[MATERIAL TO PROCESS Boundary: Start]

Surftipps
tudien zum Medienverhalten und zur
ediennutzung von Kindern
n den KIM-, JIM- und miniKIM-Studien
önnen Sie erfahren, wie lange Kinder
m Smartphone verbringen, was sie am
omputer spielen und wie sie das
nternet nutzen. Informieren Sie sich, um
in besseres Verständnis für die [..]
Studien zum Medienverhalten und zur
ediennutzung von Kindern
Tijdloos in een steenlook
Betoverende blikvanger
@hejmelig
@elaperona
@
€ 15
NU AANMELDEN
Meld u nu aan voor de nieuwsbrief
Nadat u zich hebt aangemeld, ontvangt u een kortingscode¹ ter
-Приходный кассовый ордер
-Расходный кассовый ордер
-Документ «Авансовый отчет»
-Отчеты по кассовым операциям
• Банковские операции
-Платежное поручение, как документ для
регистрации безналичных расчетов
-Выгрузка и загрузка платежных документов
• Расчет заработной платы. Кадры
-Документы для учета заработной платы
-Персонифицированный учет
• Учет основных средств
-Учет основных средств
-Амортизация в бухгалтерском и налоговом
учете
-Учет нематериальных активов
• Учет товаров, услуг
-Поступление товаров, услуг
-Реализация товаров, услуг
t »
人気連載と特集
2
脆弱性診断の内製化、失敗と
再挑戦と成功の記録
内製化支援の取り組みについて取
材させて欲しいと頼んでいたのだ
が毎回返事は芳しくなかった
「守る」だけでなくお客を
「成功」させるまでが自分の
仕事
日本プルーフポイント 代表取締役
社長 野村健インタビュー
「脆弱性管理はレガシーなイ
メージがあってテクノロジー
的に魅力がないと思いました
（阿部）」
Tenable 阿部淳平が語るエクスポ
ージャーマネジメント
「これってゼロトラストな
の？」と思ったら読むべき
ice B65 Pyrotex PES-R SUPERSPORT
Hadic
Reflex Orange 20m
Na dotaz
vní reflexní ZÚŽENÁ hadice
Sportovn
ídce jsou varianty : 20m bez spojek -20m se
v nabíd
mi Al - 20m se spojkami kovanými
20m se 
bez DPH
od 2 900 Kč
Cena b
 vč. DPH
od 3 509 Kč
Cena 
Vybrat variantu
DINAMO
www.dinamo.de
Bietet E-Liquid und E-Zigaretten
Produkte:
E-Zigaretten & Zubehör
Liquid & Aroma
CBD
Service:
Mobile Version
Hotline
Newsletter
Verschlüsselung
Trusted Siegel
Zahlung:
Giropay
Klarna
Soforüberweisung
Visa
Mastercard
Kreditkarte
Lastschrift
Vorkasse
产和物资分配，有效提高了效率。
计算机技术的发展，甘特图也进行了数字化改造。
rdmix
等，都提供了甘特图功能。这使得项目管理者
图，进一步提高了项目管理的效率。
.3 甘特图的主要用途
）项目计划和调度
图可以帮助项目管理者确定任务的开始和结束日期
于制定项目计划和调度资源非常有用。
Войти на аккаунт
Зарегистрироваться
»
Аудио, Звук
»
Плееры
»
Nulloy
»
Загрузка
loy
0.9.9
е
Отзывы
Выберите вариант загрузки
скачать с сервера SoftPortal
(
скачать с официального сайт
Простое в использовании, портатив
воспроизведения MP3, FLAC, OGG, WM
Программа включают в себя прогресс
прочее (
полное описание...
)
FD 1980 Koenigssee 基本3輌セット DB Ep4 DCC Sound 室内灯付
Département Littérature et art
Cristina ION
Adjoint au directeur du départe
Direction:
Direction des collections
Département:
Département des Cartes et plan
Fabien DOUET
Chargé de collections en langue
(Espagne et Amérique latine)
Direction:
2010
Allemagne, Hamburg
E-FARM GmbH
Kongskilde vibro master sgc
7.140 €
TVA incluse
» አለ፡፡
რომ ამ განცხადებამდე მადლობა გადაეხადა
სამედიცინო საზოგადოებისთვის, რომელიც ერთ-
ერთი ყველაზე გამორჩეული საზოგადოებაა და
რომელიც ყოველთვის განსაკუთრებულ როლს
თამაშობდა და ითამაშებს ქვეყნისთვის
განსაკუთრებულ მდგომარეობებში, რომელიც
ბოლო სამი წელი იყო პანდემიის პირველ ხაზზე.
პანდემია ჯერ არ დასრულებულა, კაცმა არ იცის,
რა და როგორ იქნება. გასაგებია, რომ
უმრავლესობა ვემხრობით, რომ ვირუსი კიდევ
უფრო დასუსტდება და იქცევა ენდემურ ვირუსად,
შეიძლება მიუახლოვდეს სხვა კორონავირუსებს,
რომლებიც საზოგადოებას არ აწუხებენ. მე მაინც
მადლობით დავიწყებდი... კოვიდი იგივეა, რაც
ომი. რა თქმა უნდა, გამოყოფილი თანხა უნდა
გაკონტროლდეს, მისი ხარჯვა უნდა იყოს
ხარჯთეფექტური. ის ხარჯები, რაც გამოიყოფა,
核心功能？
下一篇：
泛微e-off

[MATERIAL TO PROCESS Boundary: End]

WHAT TO PRODUCE:
Go through the listing above and reproduce all of it exactly.

ANSWER TO THIS EXERCISE:
Surftipps
tudien zum Medienverhalten und zur
ediennutzung von Kindern
n den KIM-, JIM- und miniKIM-Studien
önnen Sie erfahren, wie lange Kinder
m Smartphone verbringen, was sie am
omputer spielen und wie sie das
nternet nutzen. Informieren Sie sich, um
in besseres Verständnis für die [..]
Studien zum Medienverhalten und zur
ediennutzung von Kindern
Tijdloos in een steenlook
Betoverende blikvanger
@hejmelig
@elaperona
@
€ 15
NU AANMELDEN
Meld u nu aan voor de nieuwsbrief
Nadat u zich hebt aangemeld, ontvangt u een kortingscode¹ ter
-Приходный кассовый ордер
-Расходный кассовый ордер
-Документ «Авансовый отчет»
-Отчеты по кассовым операциям
• Банковские операции
-Платежное поручение, как документ для
регистрации безналичных расчетов
-Выгрузка и загрузка платежных документов
• Расчет заработной платы. Кадры
-Документы для учета заработной платы
-Персонифицированный учет
• Учет основных средств
-Учет основных средств
-Амортизация в бухгалтерском и налоговом
учете
-Учет нематериальных активов
• Учет товаров, услуг
-Поступление товаров, услуг
-Реализация товаров, услуг
t »
人気連載と特集
2
脆弱性診断の内製化、失敗と
再挑戦と成功の記録
内製化支援の取り組みについて取
材させて欲しいと頼んでいたのだ
が毎回返事は芳しくなかった
「守る」だけでなくお客を
「成功」させるまでが自分の
仕事
日本プルーフポイント 代表取締役
社長 野村健インタビュー
「脆弱性管理はレガシーなイ
メージがあってテクノロジー
的に魅力がないと思いました
（阿部）」
Tenable 阿部淳平が語るエクスポ
ージャーマネジメント
「これってゼロトラストな
の？」と思ったら読むべき
ice B65 Pyrotex PES-R SUPERSPORT
Hadic
Reflex Orange 20m
Na dotaz
vní reflexní ZÚŽENÁ hadice
Sportovn
ídce jsou varianty : 20m bez spojek -20m se
v nabíd
mi Al - 20m se spojkami kovanými
20m se 
bez DPH
od 2 900 Kč
Cena b
 vč. DPH
od 3 509 Kč
Cena 
Vybrat variantu
DINAMO
www.dinamo.de
Bietet E-Liquid und E-Zigaretten
Produkte:
E-Zigaretten & Zubehör
Liquid & Aroma
CBD
Service:
Mobile Version
Hotline
Newsletter
Verschlüsselung
Trusted Siegel
Zahlung:
Giropay
Klarna
Soforüberweisung
Visa
Mastercard
Kreditkarte
Lastschrift
Vorkasse
产和物资分配，有效提高了效率。
计算机技术的发展，甘特图也进行了数字化改造。
rdmix
等，都提供了甘特图功能。这使得项目管理者
图，进一步提高了项目管理的效率。
.3 甘特图的主要用途
）项目计划和调度
图可以帮助项目管理者确定任务的开始和结束日期
于制定项目计划和调度资源非常有用。
Войти на аккаунт
Зарегистрироваться
»
Аудио, Звук
»
Плееры
»
Nulloy
»
Загрузка
loy
0.9.9
е
Отзывы
Выберите вариант загрузки
скачать с сервера SoftPortal
(
скачать с официального сайт
Простое в использовании, портатив
воспроизведения MP3, FLAC, OGG, WM
Программа включают в себя прогресс
прочее (
полное описание...
)
FD 1980 Koenigssee 基本3輌セット DB Ep4 DCC Sound 室内灯付
Département Littérature et art
Cristina ION
Adjoint au directeur du départe
Direction:
Direction des collections
Département:
Département des Cartes et plan
Fabien DOUET
Chargé de collections en langue
(Espagne et Amérique latine)
Direction:
2010
Allemagne, Hamburg
E-FARM GmbH
Kongskilde vibro master sgc
7.140 €
TVA incluse
» አለ፡፡
რომ ამ განცხადებამდე მადლობა გადაეხადა
სამედიცინო საზოგადოებისთვის, რომელიც ერთ-
ერთი ყველაზე გამორჩეული საზოგადოებაა და
რომელიც ყოველთვის განსაკუთრებულ როლს
თამაშობდა და ითამაშებს ქვეყნისთვის
განსაკუთრებულ მდგომარეობებში, რომელიც
ბოლო სამი წელი იყო პანდემიის პირველ ხაზზე.
პანდემია ჯერ არ დასრულებულა, კაცმა არ იცის,
რა და როგორ იქნება. გასაგებია, რომ
უმრავლესობა ვემხრობით, რომ ვირუსი კიდევ
უფრო დასუსტდება და იქცევა ენდემურ ვირუსად,
შეიძლება მიუახლოვდეს სხვა კორონავირუსებს,
რომლებიც საზოგადოებას არ აწუხებენ. მე მაინც
მადლობით დავიწყებდი... კოვიდი იგივეა, რაც
ომი. რა თქმა უნდა, გამოყოფილი თანხა უნდა
გაკონტროლდეს, მისი ხარჯვა უნდა იყოს
ხარჯთეფექტური. ის ხარჯები, რაც გამოიყოფა,
核心功能？
下一篇：
泛微e-off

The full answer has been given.